■ **What to produce**: All records are to be restated word for word, with pictures excluded.

■ **Records shown**:
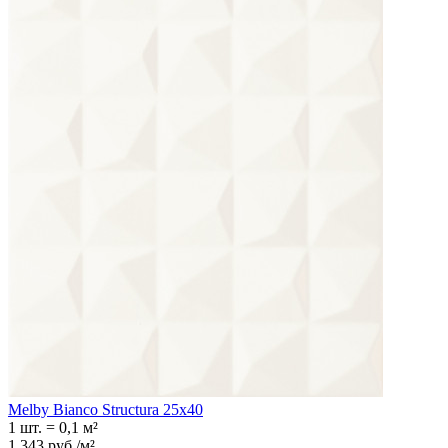
Melby Bianco Structura 25х40
1 шт.
=
0,1
м²
1 343
руб.
/
м²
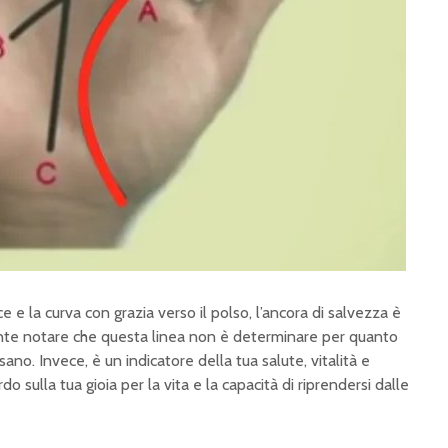
ice e la curva con grazia verso il polso, l’ancora di salvezza è
ante notare che questa linea non è determinare per quanto
no. Invece, è un indicatore della tua salute, vitalità e
o sulla tua gioia per la vita e la capacità di riprendersi dalle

■ **Result of the task**:
Melby Bianco Structura 25х40
1 шт.
=
0,1
м²
1 343
руб.
/
м²
ice e la curva con grazia verso il polso, l’ancora di salvezza è
ante notare che questa linea non è determinare per quanto
no. Invece, è un indicatore della tua salute, vitalità e
o sulla tua gioia per la vita e la capacità di riprendersi dalle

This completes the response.